To do — Return, from the data below, each line that contains the word "Nacional".

Dataset extract —
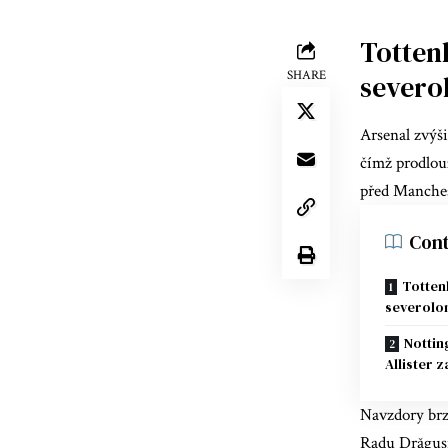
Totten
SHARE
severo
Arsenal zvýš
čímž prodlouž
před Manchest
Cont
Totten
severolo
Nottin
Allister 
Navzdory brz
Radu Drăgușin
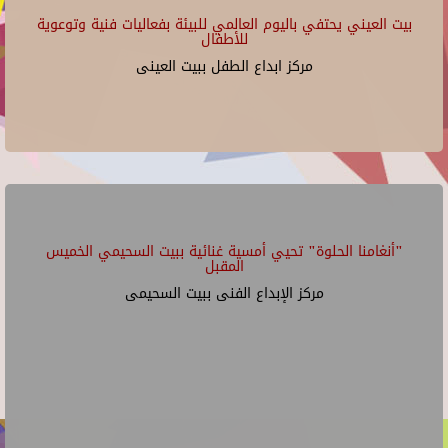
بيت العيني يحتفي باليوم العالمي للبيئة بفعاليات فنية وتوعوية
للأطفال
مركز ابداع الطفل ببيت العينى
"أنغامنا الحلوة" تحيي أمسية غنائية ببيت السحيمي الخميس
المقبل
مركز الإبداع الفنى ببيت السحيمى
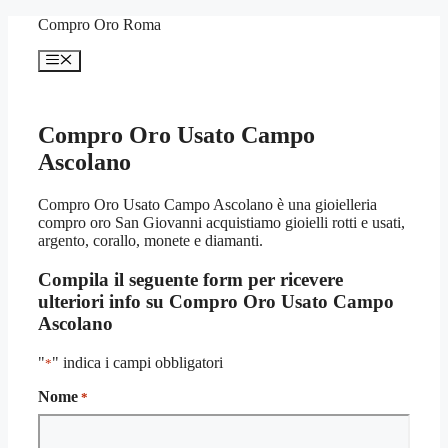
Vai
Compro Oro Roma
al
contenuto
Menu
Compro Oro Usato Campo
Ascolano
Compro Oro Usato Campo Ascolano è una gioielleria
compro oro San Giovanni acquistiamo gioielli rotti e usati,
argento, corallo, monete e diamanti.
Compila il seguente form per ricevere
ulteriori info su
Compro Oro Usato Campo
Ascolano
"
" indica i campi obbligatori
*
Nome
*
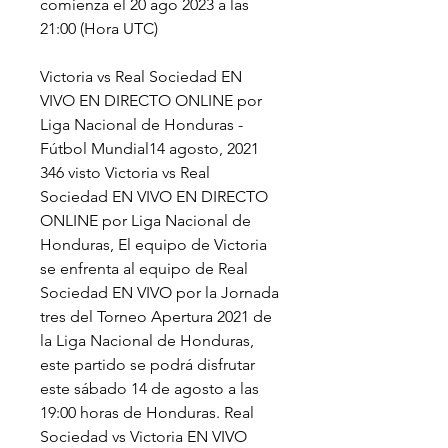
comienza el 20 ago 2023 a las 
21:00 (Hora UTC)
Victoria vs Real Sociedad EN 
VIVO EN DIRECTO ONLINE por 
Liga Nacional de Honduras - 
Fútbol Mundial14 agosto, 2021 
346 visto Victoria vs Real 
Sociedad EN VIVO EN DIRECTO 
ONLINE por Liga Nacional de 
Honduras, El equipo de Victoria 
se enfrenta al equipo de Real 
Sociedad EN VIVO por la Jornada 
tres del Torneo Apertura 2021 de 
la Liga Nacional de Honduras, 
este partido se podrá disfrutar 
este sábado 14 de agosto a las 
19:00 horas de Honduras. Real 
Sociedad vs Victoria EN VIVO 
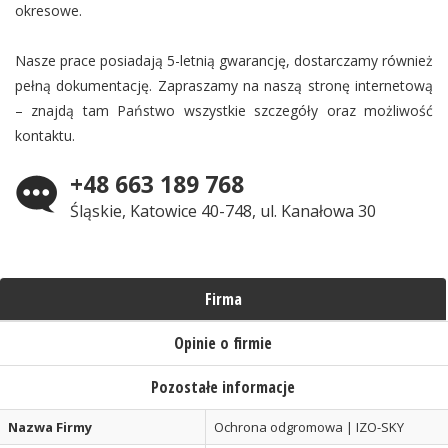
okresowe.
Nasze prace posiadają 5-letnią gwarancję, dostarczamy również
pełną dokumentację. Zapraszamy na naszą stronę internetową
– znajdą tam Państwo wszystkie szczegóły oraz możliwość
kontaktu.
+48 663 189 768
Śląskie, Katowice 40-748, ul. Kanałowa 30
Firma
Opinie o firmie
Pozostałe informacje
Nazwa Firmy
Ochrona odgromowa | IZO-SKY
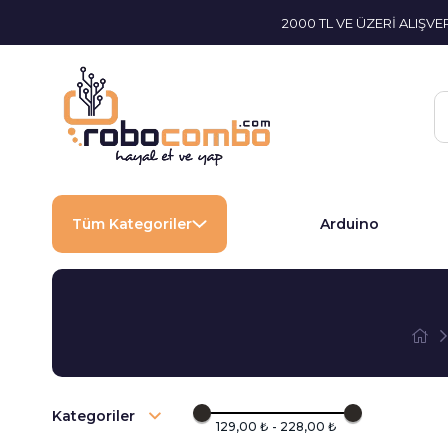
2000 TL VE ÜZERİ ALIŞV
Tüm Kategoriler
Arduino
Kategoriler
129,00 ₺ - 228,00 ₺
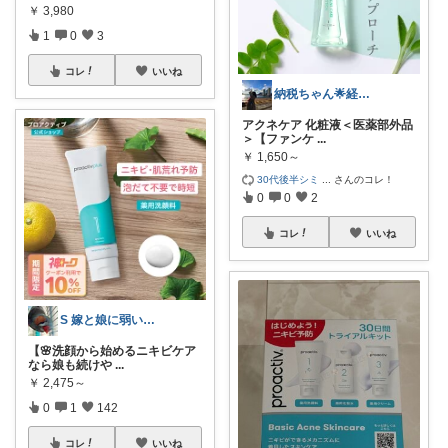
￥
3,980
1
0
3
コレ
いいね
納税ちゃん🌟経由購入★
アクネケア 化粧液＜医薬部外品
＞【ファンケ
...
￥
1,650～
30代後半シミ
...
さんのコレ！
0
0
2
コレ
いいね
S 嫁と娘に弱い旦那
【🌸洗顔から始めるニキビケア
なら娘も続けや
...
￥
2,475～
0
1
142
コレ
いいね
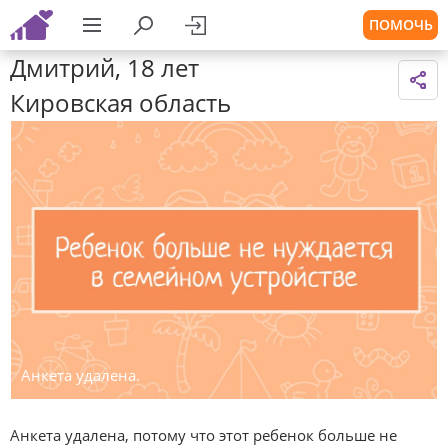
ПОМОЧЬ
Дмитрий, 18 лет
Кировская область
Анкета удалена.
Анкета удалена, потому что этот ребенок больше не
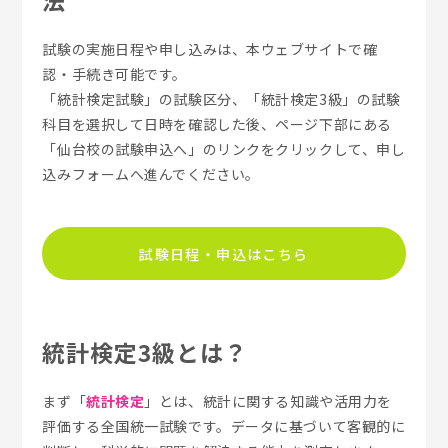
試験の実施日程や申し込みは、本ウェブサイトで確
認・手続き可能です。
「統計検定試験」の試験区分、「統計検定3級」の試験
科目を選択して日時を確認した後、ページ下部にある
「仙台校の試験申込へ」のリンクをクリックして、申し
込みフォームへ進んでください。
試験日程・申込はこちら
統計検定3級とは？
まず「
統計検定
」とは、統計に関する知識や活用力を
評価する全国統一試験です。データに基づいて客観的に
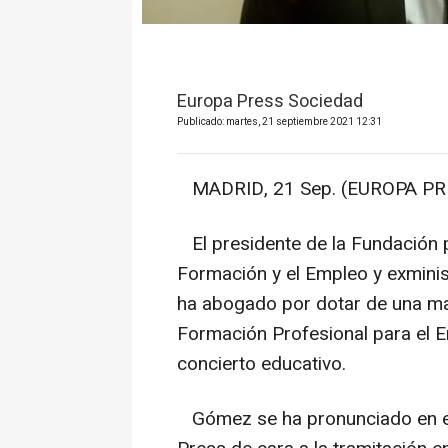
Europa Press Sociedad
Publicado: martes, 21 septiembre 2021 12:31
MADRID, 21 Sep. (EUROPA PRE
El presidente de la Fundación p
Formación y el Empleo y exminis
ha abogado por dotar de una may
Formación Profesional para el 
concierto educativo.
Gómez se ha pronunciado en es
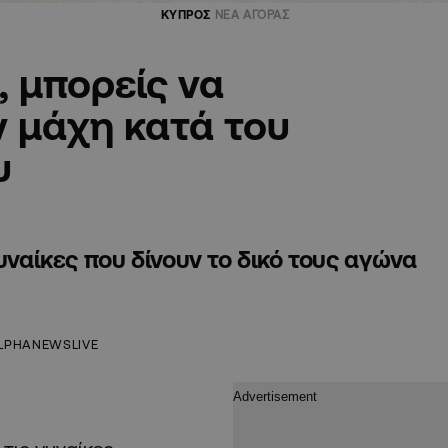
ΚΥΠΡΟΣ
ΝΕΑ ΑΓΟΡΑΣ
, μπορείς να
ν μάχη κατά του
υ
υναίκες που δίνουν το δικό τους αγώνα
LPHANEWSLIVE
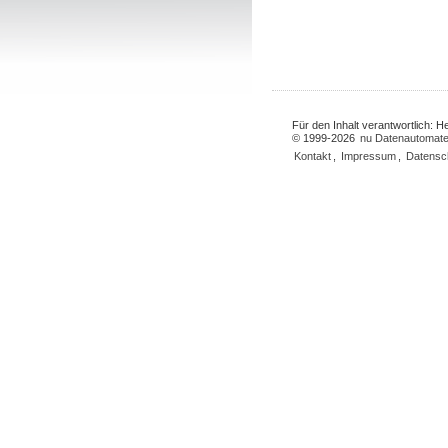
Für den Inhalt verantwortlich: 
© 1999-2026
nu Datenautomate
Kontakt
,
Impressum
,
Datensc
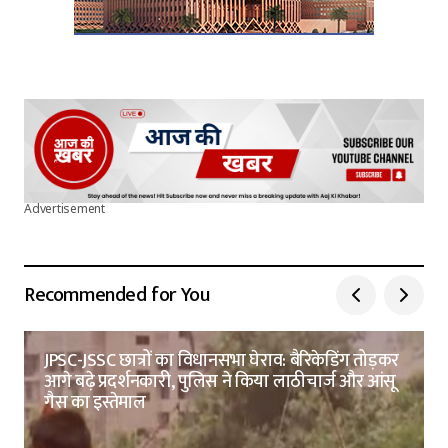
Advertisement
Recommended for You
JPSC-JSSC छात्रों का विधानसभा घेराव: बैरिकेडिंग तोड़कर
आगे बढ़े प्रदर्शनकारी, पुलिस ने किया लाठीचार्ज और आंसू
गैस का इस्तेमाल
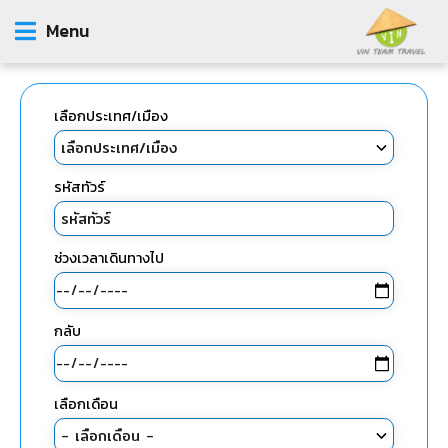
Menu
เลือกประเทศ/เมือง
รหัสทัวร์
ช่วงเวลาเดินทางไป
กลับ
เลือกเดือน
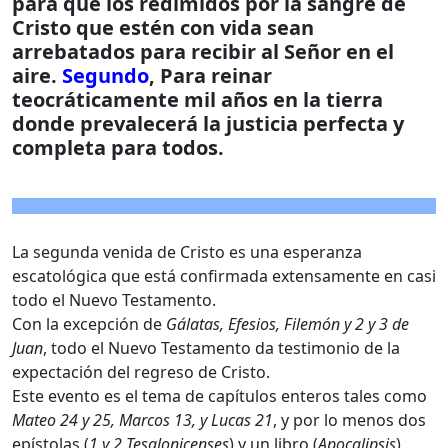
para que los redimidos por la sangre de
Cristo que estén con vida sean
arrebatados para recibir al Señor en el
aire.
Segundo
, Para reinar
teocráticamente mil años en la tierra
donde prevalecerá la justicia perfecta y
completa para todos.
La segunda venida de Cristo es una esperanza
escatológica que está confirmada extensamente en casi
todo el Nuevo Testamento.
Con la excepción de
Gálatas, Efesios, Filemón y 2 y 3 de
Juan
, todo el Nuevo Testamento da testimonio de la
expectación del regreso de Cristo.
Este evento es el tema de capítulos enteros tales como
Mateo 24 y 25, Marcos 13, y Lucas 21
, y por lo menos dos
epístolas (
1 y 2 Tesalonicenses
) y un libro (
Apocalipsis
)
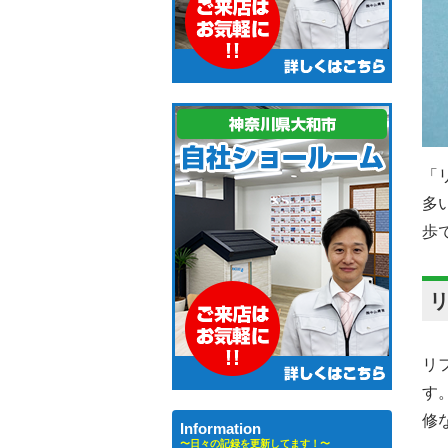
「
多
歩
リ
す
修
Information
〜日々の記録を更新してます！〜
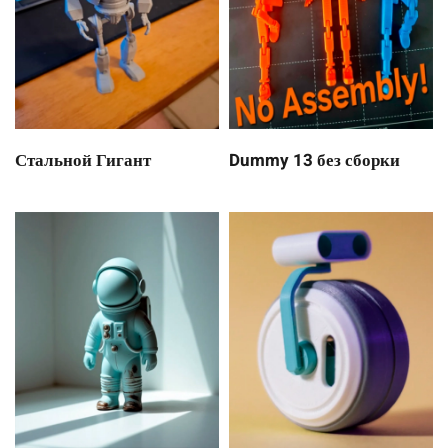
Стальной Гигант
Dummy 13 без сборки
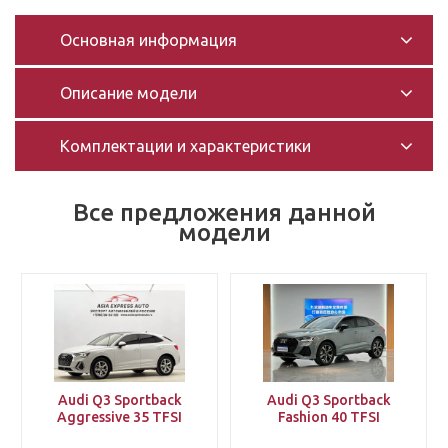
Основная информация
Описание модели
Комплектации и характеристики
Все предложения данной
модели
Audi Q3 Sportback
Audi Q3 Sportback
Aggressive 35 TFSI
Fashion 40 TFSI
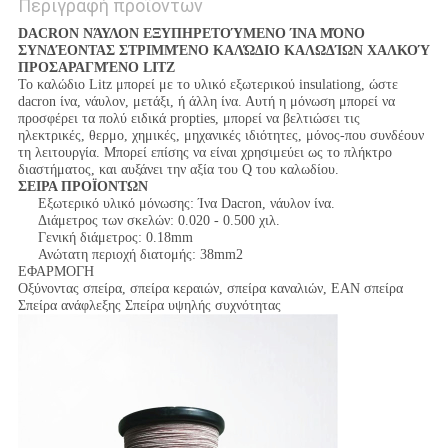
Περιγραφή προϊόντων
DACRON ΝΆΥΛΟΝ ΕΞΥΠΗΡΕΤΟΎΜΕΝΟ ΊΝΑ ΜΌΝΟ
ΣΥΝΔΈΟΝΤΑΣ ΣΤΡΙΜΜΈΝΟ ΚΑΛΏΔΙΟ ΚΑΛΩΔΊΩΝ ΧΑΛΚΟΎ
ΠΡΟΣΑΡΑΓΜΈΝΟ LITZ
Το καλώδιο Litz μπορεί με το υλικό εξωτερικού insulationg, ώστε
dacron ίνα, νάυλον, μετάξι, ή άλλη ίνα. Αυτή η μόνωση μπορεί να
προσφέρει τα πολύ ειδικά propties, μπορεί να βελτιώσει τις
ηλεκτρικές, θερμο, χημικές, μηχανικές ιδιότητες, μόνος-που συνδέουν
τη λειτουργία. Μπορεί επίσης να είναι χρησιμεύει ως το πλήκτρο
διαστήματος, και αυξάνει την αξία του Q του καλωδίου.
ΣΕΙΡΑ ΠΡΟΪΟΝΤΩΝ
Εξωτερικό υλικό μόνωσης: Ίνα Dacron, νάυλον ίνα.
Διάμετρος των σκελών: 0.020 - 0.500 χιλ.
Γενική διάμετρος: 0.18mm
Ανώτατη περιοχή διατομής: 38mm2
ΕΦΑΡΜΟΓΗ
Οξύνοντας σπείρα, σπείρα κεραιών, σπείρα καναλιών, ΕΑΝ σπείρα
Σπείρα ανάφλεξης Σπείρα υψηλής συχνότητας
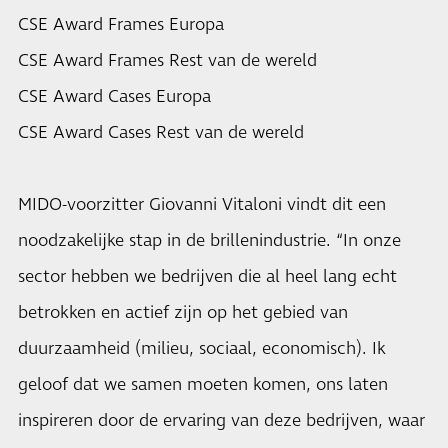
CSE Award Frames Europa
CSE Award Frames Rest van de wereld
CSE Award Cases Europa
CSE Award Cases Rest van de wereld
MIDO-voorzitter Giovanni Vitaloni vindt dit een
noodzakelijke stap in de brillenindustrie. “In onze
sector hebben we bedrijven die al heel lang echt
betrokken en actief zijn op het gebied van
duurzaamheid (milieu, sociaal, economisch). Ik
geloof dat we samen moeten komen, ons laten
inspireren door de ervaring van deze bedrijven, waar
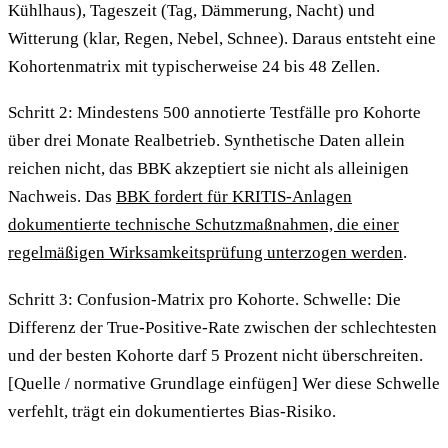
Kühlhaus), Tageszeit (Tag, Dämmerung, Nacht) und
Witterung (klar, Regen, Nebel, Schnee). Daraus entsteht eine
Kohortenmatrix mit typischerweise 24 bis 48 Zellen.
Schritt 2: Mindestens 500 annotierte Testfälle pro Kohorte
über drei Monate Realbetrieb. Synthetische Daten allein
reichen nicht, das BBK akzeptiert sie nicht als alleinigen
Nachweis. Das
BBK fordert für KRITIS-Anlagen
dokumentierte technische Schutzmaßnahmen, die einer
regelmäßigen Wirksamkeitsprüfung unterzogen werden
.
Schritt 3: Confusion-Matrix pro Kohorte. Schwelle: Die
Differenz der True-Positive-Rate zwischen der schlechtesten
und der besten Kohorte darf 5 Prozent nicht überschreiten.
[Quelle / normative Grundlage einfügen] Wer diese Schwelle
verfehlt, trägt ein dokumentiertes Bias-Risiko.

Response area —
Liga Nacional de Honduras - 
ONLINE por Liga Nacional de 
la Liga Nacional de Honduras, 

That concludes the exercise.